— ENTRIES PROVIDED —
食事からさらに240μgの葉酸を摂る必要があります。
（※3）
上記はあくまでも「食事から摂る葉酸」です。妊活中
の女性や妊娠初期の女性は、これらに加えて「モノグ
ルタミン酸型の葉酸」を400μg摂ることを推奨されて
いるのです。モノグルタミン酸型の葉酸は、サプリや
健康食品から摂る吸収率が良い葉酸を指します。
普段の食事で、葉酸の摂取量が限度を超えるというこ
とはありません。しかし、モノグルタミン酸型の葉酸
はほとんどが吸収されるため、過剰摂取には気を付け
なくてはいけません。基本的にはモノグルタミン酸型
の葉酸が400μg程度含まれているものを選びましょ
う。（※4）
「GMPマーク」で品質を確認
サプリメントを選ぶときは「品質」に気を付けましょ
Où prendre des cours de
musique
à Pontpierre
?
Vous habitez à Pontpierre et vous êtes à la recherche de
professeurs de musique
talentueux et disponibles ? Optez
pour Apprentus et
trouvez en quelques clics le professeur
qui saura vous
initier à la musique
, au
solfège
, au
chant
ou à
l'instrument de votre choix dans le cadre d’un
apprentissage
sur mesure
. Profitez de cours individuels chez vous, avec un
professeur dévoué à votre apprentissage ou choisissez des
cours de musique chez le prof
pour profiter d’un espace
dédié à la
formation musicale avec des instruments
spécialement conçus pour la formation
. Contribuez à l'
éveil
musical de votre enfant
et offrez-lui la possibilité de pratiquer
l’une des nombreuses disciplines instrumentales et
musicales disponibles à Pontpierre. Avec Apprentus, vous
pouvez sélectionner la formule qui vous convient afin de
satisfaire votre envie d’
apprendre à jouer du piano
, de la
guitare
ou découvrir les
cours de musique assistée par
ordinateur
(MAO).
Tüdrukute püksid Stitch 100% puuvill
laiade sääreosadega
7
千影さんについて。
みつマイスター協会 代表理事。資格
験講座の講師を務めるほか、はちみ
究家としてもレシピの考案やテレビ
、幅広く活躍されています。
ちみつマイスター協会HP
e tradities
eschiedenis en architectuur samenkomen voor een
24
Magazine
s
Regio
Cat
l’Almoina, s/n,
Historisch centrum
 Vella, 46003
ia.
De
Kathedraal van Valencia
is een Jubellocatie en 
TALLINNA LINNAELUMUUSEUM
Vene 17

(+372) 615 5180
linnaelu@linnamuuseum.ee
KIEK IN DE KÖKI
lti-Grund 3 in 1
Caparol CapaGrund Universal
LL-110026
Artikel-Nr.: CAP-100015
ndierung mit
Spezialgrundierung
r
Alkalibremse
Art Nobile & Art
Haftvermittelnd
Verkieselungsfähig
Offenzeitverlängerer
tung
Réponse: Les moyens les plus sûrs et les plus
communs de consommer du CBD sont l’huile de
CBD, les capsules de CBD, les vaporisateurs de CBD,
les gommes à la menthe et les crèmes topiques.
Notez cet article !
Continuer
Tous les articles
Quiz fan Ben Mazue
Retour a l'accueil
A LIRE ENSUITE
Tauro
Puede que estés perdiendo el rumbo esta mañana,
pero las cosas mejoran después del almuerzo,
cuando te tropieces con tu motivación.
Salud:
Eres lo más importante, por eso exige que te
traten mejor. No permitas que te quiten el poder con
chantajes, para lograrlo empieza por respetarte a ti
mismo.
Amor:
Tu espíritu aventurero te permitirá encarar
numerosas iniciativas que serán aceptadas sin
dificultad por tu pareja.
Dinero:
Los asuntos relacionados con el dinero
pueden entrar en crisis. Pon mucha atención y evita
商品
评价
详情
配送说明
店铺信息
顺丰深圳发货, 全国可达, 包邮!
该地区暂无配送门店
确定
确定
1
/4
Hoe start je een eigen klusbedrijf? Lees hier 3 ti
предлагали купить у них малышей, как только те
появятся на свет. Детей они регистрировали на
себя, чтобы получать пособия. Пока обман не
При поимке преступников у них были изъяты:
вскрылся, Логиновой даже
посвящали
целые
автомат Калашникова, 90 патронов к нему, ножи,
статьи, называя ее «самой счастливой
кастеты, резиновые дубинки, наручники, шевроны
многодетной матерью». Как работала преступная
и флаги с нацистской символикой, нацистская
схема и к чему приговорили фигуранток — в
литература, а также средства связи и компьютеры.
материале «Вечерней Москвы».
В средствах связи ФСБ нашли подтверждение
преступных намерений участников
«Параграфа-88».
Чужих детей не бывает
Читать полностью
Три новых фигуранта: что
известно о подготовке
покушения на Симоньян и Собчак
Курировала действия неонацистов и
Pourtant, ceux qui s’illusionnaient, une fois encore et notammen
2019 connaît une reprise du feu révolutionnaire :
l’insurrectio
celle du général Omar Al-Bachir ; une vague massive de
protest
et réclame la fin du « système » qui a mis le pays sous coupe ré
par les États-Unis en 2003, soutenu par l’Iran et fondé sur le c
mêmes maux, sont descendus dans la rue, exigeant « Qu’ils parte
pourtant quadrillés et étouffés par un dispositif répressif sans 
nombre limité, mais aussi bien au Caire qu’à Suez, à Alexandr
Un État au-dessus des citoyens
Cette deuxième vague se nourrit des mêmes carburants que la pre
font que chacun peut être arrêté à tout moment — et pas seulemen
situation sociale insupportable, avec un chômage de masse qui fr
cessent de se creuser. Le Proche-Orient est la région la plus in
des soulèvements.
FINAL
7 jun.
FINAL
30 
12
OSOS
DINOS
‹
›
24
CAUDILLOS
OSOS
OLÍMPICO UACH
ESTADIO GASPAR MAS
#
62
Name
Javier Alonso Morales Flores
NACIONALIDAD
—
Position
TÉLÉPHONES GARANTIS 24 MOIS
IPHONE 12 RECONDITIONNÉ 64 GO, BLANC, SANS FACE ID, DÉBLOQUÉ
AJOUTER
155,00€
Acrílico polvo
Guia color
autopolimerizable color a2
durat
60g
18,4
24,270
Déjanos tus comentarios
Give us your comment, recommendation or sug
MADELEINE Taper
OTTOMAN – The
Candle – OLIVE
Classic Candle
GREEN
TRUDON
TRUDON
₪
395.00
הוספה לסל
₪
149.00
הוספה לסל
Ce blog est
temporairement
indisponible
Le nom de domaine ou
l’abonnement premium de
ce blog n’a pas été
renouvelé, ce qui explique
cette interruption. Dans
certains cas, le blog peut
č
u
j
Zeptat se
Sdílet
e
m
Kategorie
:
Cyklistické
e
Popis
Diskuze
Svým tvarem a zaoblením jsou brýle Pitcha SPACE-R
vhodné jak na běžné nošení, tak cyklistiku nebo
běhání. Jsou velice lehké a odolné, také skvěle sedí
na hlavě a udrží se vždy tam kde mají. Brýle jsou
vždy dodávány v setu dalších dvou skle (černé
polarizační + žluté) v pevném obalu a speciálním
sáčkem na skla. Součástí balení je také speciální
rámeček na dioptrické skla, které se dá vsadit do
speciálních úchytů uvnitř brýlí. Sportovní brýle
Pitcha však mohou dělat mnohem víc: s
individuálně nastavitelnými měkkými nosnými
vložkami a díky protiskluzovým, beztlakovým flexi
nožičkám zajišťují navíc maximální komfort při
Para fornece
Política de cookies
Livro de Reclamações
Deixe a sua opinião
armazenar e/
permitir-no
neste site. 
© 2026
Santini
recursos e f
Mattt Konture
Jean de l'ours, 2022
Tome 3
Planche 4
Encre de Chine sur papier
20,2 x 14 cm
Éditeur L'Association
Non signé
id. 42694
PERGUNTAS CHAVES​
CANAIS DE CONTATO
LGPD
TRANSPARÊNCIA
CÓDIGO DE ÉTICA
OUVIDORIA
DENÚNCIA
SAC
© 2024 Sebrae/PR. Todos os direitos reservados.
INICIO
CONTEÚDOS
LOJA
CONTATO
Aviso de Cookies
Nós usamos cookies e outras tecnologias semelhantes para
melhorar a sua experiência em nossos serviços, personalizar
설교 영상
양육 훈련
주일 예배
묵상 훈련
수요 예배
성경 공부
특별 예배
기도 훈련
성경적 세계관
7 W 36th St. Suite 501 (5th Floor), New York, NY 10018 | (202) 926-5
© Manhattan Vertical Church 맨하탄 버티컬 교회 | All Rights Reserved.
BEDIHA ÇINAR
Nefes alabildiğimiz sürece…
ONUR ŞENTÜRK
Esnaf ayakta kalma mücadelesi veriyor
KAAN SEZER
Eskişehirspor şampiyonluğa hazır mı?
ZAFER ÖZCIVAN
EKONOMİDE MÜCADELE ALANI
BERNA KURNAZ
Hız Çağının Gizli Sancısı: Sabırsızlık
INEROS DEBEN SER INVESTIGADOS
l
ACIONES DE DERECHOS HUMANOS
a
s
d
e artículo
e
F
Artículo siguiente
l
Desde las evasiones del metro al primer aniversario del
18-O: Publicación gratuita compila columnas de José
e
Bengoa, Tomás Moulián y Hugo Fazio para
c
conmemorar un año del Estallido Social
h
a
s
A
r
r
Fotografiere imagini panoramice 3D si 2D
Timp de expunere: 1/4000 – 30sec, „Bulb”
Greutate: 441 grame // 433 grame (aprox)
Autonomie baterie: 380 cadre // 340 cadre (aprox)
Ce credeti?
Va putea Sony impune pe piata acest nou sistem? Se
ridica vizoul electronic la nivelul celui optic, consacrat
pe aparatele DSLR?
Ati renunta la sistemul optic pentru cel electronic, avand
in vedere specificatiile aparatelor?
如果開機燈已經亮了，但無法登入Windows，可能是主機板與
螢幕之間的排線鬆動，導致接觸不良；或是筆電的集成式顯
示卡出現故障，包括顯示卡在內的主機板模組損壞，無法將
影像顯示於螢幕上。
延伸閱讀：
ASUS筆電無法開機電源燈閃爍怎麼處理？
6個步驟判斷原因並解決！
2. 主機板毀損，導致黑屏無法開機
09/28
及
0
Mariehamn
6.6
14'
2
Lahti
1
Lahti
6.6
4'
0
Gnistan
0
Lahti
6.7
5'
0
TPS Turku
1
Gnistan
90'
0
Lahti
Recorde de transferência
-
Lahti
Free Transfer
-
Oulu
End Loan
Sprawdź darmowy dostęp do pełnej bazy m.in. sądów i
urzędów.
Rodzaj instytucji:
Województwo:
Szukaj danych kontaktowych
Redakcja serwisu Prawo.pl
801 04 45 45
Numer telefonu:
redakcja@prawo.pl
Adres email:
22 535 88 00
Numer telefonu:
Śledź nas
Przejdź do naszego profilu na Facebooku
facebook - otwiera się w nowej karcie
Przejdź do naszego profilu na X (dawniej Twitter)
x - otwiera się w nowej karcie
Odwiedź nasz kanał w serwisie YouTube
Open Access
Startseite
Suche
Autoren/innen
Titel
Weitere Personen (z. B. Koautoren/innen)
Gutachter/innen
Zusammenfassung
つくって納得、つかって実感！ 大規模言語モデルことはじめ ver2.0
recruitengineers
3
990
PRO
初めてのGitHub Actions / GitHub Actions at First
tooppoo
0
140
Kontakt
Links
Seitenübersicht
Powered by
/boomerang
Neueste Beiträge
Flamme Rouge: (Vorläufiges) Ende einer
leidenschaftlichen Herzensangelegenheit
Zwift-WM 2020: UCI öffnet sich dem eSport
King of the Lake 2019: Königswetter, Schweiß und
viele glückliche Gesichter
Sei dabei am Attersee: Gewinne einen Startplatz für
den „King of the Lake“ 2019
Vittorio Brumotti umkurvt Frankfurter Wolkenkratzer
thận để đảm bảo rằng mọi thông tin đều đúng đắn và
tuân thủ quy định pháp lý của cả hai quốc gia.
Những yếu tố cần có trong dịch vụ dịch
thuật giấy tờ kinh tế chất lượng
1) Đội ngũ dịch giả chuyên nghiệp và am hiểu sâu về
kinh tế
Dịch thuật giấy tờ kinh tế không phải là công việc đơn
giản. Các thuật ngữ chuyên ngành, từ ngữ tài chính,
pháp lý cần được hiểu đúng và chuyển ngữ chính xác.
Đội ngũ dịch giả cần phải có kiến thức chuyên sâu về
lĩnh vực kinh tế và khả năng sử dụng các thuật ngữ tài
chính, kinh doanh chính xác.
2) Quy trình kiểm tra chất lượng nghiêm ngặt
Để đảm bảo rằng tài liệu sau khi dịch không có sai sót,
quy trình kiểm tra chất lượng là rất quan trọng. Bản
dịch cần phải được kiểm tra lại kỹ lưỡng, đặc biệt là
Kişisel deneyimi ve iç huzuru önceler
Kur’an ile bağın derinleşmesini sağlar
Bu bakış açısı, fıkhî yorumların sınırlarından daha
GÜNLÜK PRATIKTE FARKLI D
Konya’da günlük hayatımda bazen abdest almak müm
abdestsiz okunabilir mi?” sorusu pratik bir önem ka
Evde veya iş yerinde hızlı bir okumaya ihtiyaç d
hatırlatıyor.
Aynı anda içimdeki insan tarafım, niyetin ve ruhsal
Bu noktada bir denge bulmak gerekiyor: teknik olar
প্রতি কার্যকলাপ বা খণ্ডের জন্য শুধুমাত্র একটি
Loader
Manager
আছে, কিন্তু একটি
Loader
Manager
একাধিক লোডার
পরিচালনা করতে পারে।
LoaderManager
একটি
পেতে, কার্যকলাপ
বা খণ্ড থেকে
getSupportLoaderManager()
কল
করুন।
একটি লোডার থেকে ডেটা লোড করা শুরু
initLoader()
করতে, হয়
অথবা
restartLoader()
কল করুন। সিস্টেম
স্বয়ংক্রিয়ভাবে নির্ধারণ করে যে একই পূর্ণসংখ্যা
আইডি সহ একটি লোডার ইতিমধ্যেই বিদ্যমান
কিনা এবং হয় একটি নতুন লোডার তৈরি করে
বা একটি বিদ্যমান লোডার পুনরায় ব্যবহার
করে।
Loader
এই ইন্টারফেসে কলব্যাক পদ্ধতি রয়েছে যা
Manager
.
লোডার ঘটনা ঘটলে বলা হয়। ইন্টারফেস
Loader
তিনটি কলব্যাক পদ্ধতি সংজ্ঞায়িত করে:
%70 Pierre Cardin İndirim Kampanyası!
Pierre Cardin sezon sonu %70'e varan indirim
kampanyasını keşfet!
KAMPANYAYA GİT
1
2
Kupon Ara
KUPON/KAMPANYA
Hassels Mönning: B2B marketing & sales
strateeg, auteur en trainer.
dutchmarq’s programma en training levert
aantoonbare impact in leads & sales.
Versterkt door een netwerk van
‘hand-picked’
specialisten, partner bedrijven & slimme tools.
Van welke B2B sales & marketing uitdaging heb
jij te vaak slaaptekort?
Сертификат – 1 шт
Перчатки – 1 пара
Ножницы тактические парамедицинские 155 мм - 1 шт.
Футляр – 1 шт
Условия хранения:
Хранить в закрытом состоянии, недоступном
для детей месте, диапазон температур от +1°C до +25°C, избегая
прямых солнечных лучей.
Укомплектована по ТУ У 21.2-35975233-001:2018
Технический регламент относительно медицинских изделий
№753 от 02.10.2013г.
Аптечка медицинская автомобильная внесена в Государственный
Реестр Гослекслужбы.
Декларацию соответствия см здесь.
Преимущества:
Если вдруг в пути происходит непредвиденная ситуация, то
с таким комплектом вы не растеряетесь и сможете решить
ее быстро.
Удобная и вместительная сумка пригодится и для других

— EXERCISE DETAILS —
Your answer should be the lines of the records that hold the string "pháp".

— SOLVED EXERCISE —
tuân thủ quy định pháp lý của cả hai quốc gia.
pháp lý cần được hiểu đúng và chuyển ngữ chính xác.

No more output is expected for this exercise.